The axioms impose conditions on what the probabilities of each event can be. The following figure demonstrates the effect of each axiom on what kinds of values can be selected for p(H) and p(T).

Figure 1.3.2: In (a), we plot all points (p(H), p(T)) where p(H) ≥ 0 and p(T) ≥ 0. This satisfies Axiom 1. In (b), we show an implicit plot where p(H) + p(T) = 1. This satisfies both Axioms 2 and 3.

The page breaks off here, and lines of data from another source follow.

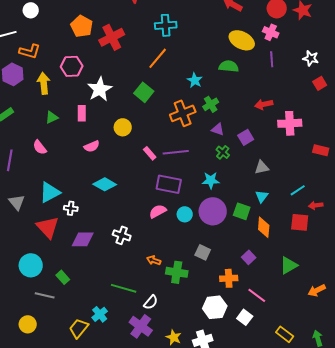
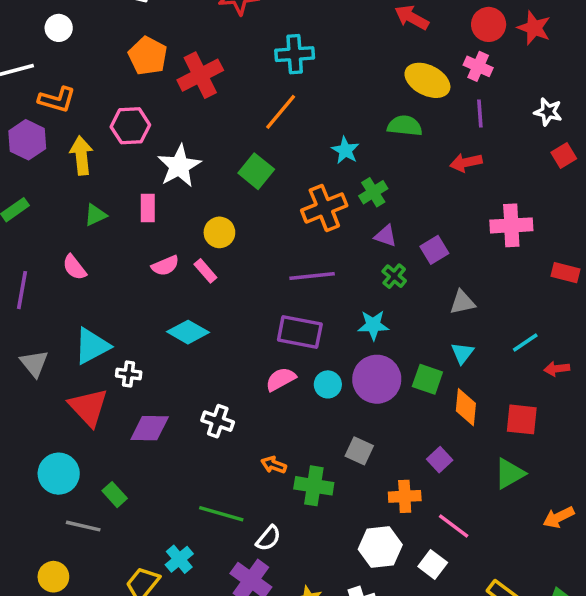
red arrow: (264, 104) -> (466, 163), moved
pink rectangle: (150, 153) -> (205, 271), moved
red square: (300, 222) -> (522, 419), moved

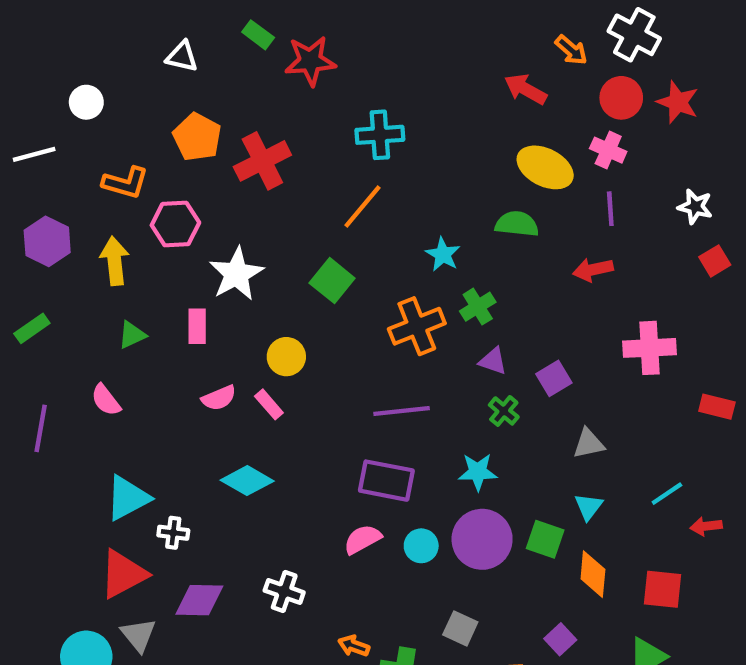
orange L-shape: (57, 100) -> (125, 183), moved
gray triangle: (34, 363) -> (138, 635), moved
red triangle: (88, 407) -> (123, 574), turned 45

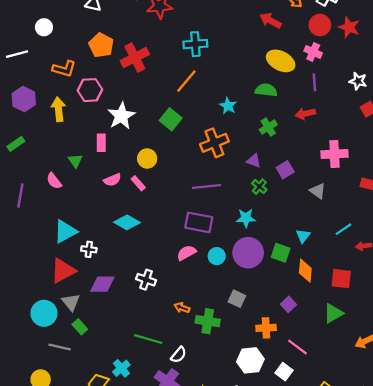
green cross: (478, 307) -> (268, 127), moved
green triangle: (132, 335) -> (75, 161), moved, turned -40
gray triangle: (589, 444) -> (318, 191), moved, turned 48

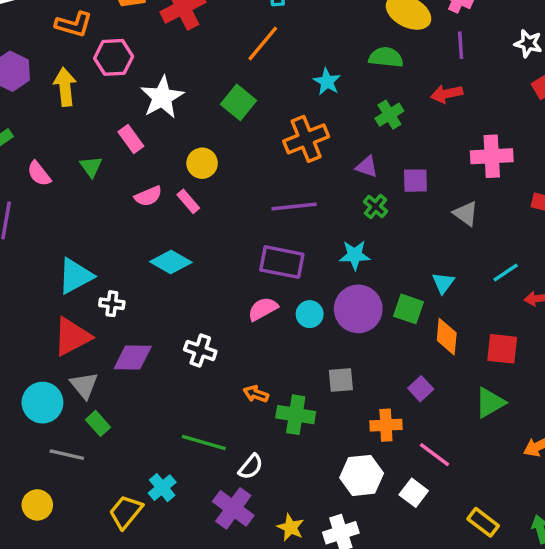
pink rectangle: (101, 143) -> (131, 139), turned -36
purple square: (285, 170) -> (415, 181), turned 30
pink semicircle: (54, 181) -> (39, 174), moved
gray square: (237, 299) -> (341, 380), turned -30

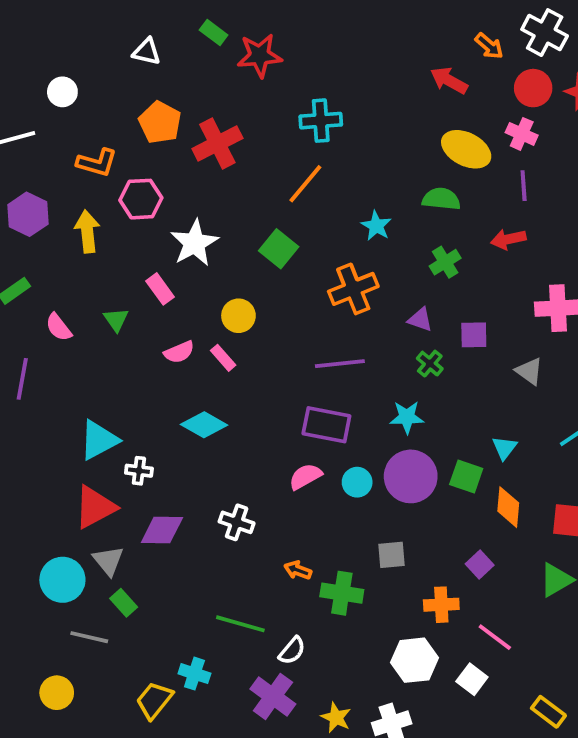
cyan cross: (162, 488) -> (194, 674), turned -32

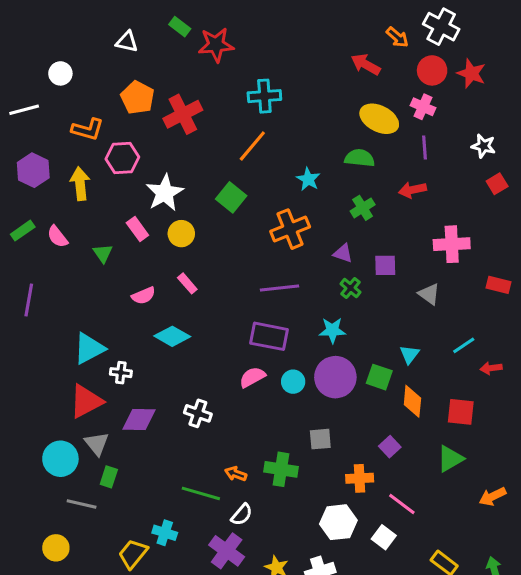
yellow circle: (238, 316) -> (181, 234), moved
pink semicircle: (59, 327) -> (57, 237), moved
pink semicircle: (179, 352) -> (144, 296), moved
orange arrow: (298, 570) -> (236, 474), moved
green rectangle: (124, 603) -> (109, 477), turned 60

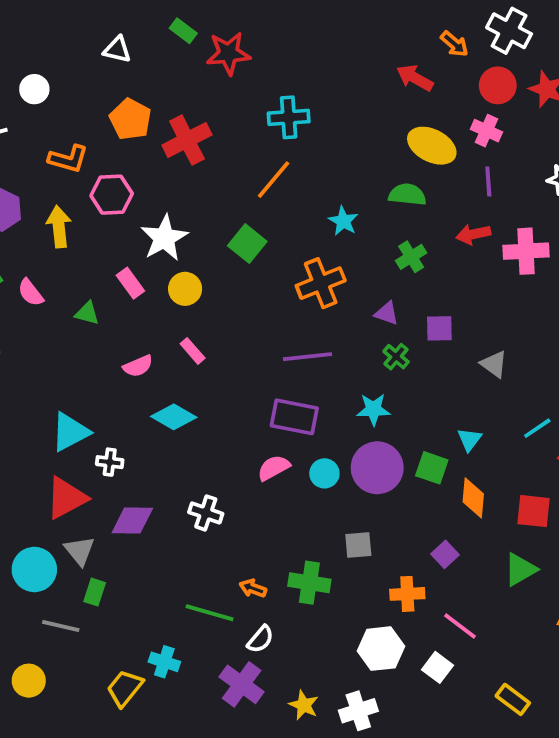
pink cross: (452, 244) -> (526, 251), moved
green triangle: (103, 253) -> (87, 313), turned -40

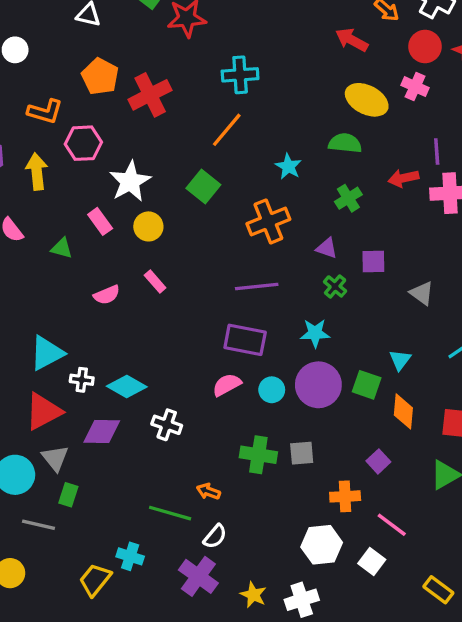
purple line: (488, 181) -> (437, 151), moved
cyan diamond: (174, 417) -> (127, 386), moved
green cross: (309, 583) -> (258, 455), moved

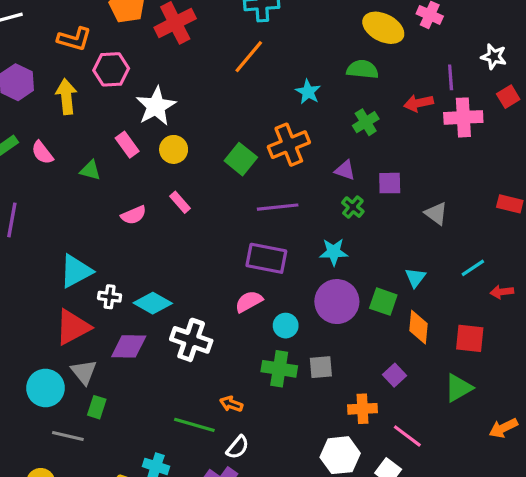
green square: (203, 186) -> (241, 159), moved
cyan circle: (272, 390) -> (286, 326), moved
white cross: (167, 425) -> (191, 340), size x1.4

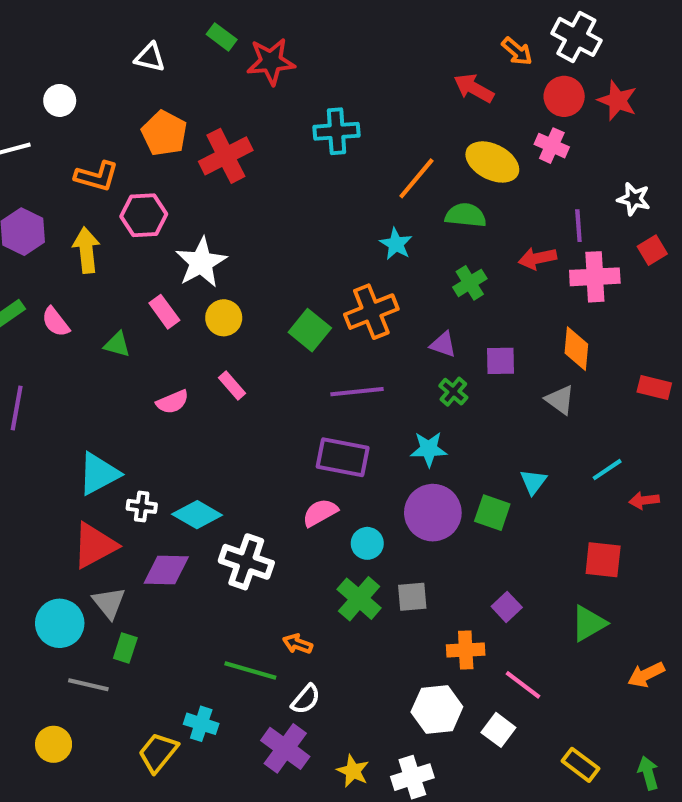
orange line: (249, 57) -> (416, 178), moved
orange diamond: (419, 327) -> (576, 349), moved
green cross: (279, 369) -> (359, 599), turned 32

Plot (a) from Figure 1.3.2 shows what points (p(H), p(T)) satisfy the requirement that p(H) ≥ 0 and p(T) ≥ 0, shown in orange. This is required by Axiom 1. In (b), we plot all points (p(H), p(T)) such that

p(H) + p(T) = 1,

shown in blue. Any points not on the line do not meet the requirements of Axiom 2. In a sense, the requirements of Axiom 3 are implicitly imposed within plot (b) of Figure 1.3.2 because Axiom 3 allows us to express p(S) like so:

p(S) = p({H, T}) = p({H} ∪ {T}) = p({H}) + p({T}) = 1.

We want to examine points that satisfy all three Axioms. Hence, we essentially need to know where the orange square and blue line segment intersect.

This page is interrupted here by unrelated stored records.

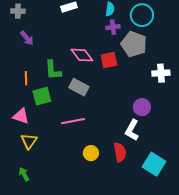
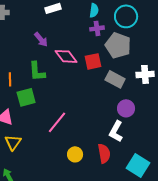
purple arrow: (27, 38) -> (41, 39), moved
gray rectangle: (79, 87) -> (115, 79), moved
pink line: (73, 121) -> (57, 122), turned -40

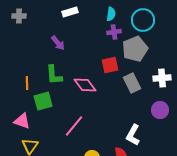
gray pentagon: (118, 45) -> (135, 49), turned 30
pink diamond: (66, 56) -> (85, 85), moved
gray rectangle: (115, 79) -> (132, 83), turned 36
purple circle: (126, 108) -> (160, 110), moved

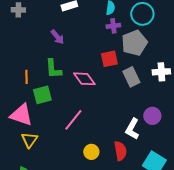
purple circle: (160, 110) -> (152, 116), moved
pink triangle: (22, 121) -> (21, 115), size x1.4

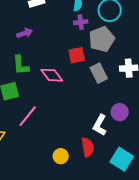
purple arrow: (57, 37) -> (25, 33), turned -70
pink line: (73, 120) -> (28, 116), moved
yellow circle: (91, 152) -> (61, 156), moved

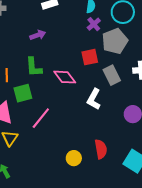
purple cross: (81, 22) -> (94, 24), turned -32
white L-shape: (100, 125) -> (94, 99), moved

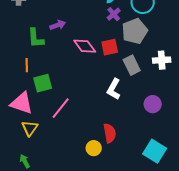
green L-shape: (34, 67) -> (36, 38), moved
pink diamond: (65, 77) -> (85, 46), moved
red semicircle: (101, 149) -> (110, 133), moved

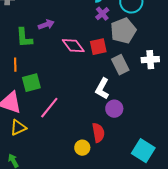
purple circle: (153, 104) -> (114, 109), moved
yellow triangle: (30, 128) -> (18, 128), turned 30

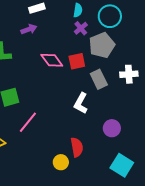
purple arrow: (46, 25) -> (29, 29), moved
purple circle: (114, 109) -> (112, 128), moved

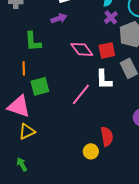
white L-shape: (81, 103) -> (104, 79), moved, turned -30
pink line: (28, 122) -> (81, 94), moved

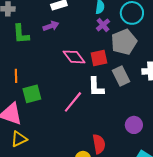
green L-shape: (33, 41) -> (21, 34), moved

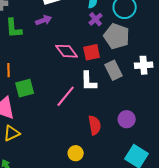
gray pentagon: (124, 42) -> (117, 36), turned -30
red semicircle: (99, 144) -> (95, 125), moved

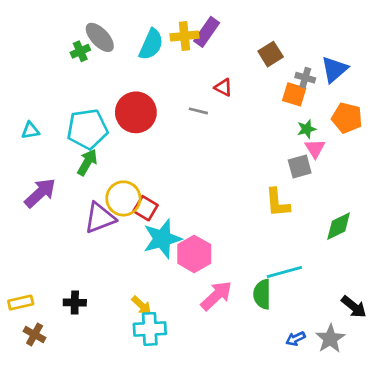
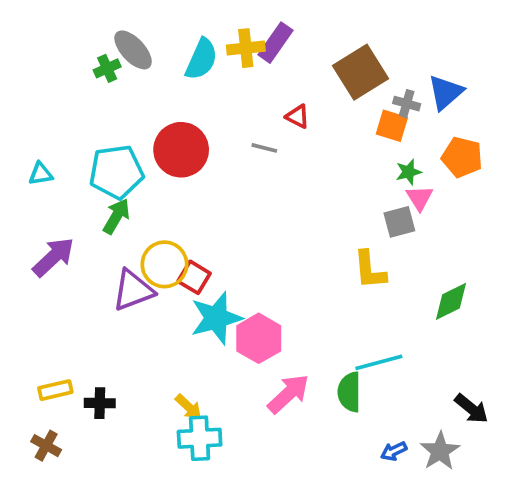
brown square: (271, 54) -> (360, 72), size x1.6
yellow rectangle: (21, 303) -> (55, 390), moved

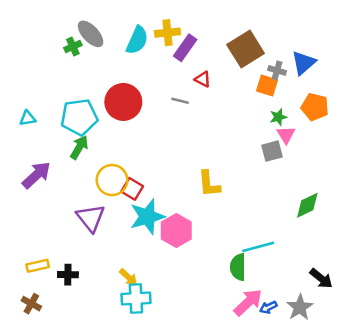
purple rectangle: (275, 43) -> (185, 48), moved
yellow L-shape: (370, 270) -> (209, 184), moved
purple triangle: (133, 290) -> (91, 218), moved, turned -48
pink arrow: (288, 394) -> (248, 302), moved

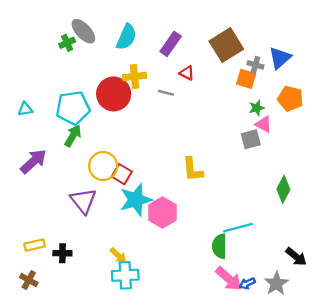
yellow cross: (167, 33) -> (135, 76), moved
pink triangle: (286, 135) -> (264, 124), turned -30
green diamond: (307, 205) -> (283, 189), turned -36
pink arrow: (248, 302) -> (229, 279), turned 84

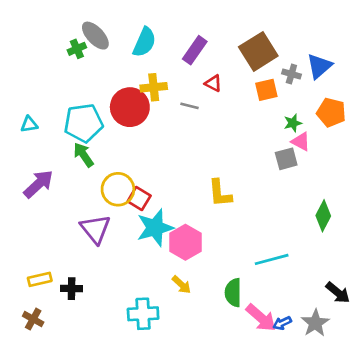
orange square: (246, 79) -> (266, 90), moved, turned -30
green arrow: (73, 136) -> (83, 155), turned -65
green semicircle: (219, 246) -> (233, 293), moved
yellow arrow: (118, 256) -> (182, 285), moved

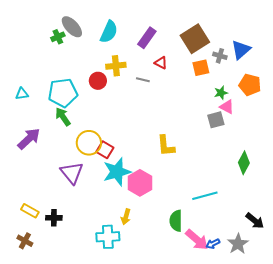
red circle: (130, 107) -> (98, 81), size x0.6
yellow rectangle: (40, 279) -> (30, 211), turned 42
yellow arrow: (182, 285) -> (126, 217), moved, turned 63

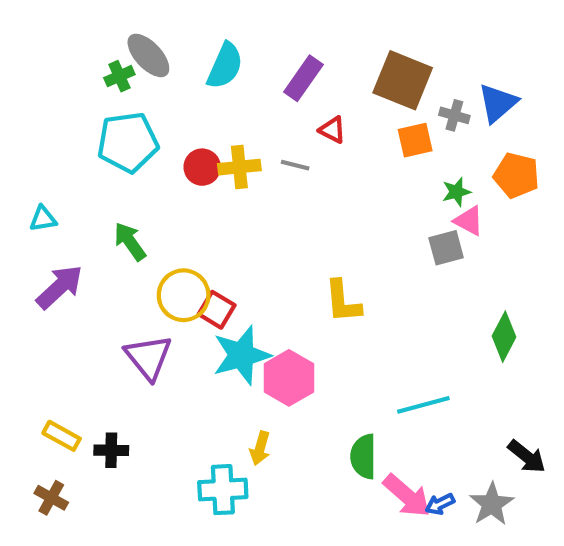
brown square: (195, 39) -> (403, 80), turned -36
yellow cross: (116, 66) -> (239, 167), moved
cyan pentagon: (63, 93) -> (128, 142), moved
cyan triangle: (22, 94) -> (43, 219), moved

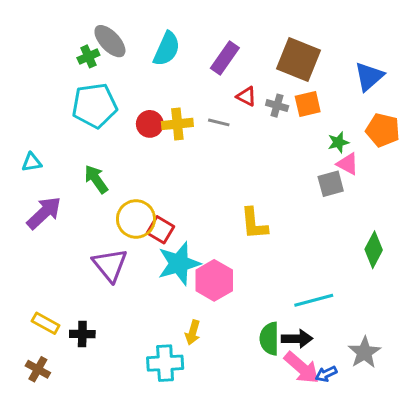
gray cross: (454, 115) -> (277, 106), moved
black arrow: (527, 456) -> (297, 339), moved, turned -40
gray star: (492, 504) -> (364, 352), moved

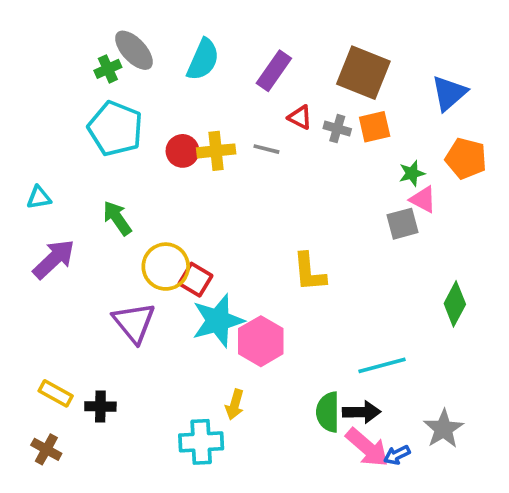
cyan pentagon: (95, 106) -> (115, 129), turned 30

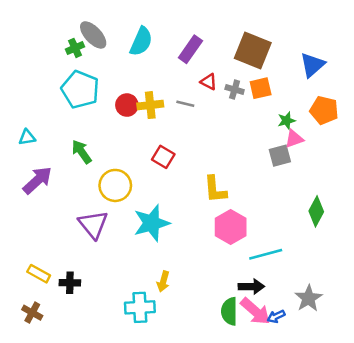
pink triangle: (423, 199) -> (294, 139), turned -48
red square: (196, 280) -> (163, 157), moved
pink hexagon: (261, 341) -> (231, 227), moved
green semicircle: (328, 412) -> (229, 311), moved

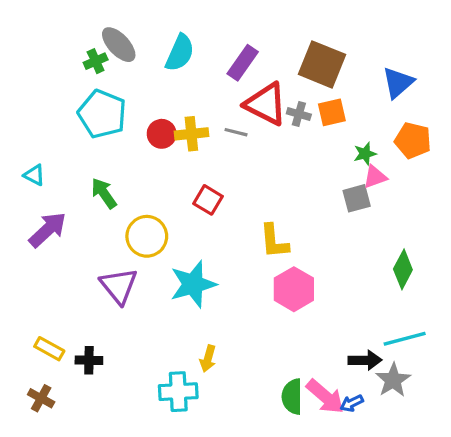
red triangle: (209, 82) -> (266, 104), size x2.0
cyan triangle: (27, 137) -> (34, 175), turned 36
cyan line: (266, 254) -> (405, 339), moved
black arrow: (251, 287) -> (365, 360), moved

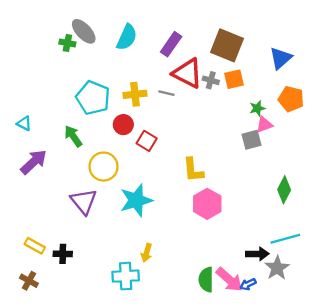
green cross: (96, 61) -> (67, 43), turned 35
cyan pentagon: (102, 114) -> (93, 98), moved
red circle: (162, 134) -> (123, 125), moved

Figure 1.3.4: In (a), we combine all the plots from Figure 1.3.2 into one plot in order to see where the intersection lies. Both plots intersect at a line segment from (1, 0) to (0, 1). In (b), we just plot the line segment where the intersection occurs.

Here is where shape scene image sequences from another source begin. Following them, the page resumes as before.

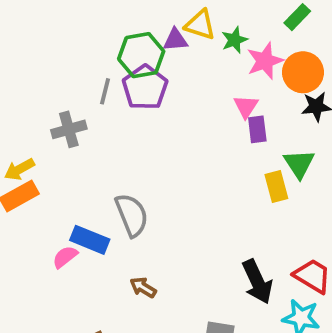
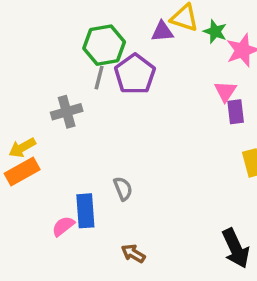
green star: (234, 40) -> (215, 31), turned -30
green hexagon: (141, 55) -> (104, 45), moved
gray semicircle: (132, 215) -> (123, 189), size x0.6
blue rectangle: (90, 240) -> (85, 211), turned 64

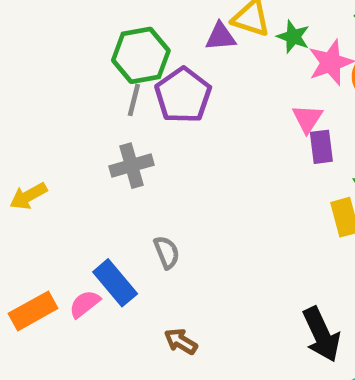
gray cross: (67, 112) -> (131, 166), moved
orange rectangle: (22, 172) -> (33, 311), moved
blue rectangle: (85, 211) -> (115, 283), turned -36

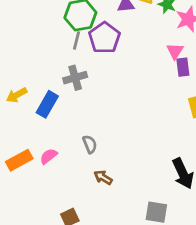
gray semicircle: (167, 252) -> (90, 144), moved
blue rectangle: (115, 283) -> (47, 104), moved, turned 70

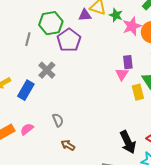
gray line: (76, 40) -> (28, 39), moved
pink triangle: (175, 51) -> (122, 74), moved
gray cross: (75, 78) -> (47, 70), turned -30

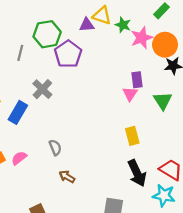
yellow rectangle: (138, 92) -> (132, 136), moved

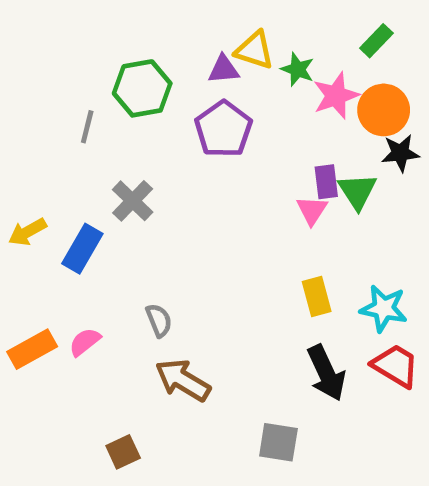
purple pentagon: (68, 54) -> (223, 129), moved
green triangle: (163, 101) -> (357, 191), moved
brown arrow: (67, 177) -> (183, 380), size x1.6
cyan star: (164, 195) -> (384, 308), moved

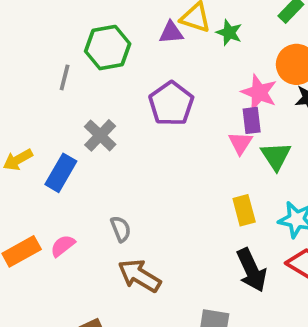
pink star: (336, 96) -> (259, 92), moved, turned -30
purple pentagon: (223, 129) -> (171, 104), moved
green triangle: (357, 191) -> (276, 156), moved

Notice that even after imposing all 3 Axioms, we still have infinitely many points that could represent the probabilities for p(H) and p(T). For example. the point (0.3, 0.7) is on this segment, which corresponds to the situation where p(H) = 0.3 and p(T) = 0.7. In this scenario, we would interpret this coin as being biased in favor of tails where tails comes up 70% of the time. However, the point (0.5, 0.5) is also on this segment, which corresponds to the situation where p(H) = 0.5 and p(T) = 0.5. Here, we have a fair coin where heads comes up 50% of the time, as does tails.

Because all of these points satisfy the axioms, all values are correct. If we want to have exactly one correct assignment for p(H) and p(T), we need an additional assumption. We would have to know the coin’s bias.

Example 1.3.3

Suppose we knew that a certain coin came up heads twice as often as tails; in other words,

p(H) = 2 * p(T).

We could combine this observation with the fact that

p(H) + p(T) = 1

to figure out what both p(H) and p(T) have to be. Basically, we have a system of two equations with two unknowns.

	p(H) + p(T) = 1
⟹	2*p(T) + p(T) = 1
⟹	3*p(T) = 1
⟹	p(T) = 1/3

Now that we know that p(T) = 1/3, and because p(H) = 2*p(T), we also have that

p(H) = 2*p(T) = 2*(1/3) = 2/3.

So now we know that we’re dealing with such a coin that has an approximately 66.7% chance of coming up heads, and roughly a 33.3% chance of coming up tails.

Axiom 3 with Finite Events

One last thing to note about Axiom 3 is that it was stated for an infinite number of events. Even so, we’ve been using it throughout this page on only a finite number of events, either dealing with drawing cards from a deck, or flipping a coin.

The reason we’ve been able to do this is the fact that the probability of the null event ∅ is always 0 (proven in the next section.) For our coin example, we could note that for an infinite number of events

{E₁, E₂, E₃, E₄, …},

let

H = E₁,
T = E₂,
∅ = E₃ = E₄ = E₅ = …

Now we can invoke Axiom 3 as normal, and carry out some basic algebra, as seen below.

Now our use of Axiom 3 on a finite number of event is at least somewhat justified. Again, the next section fully justifies such usage.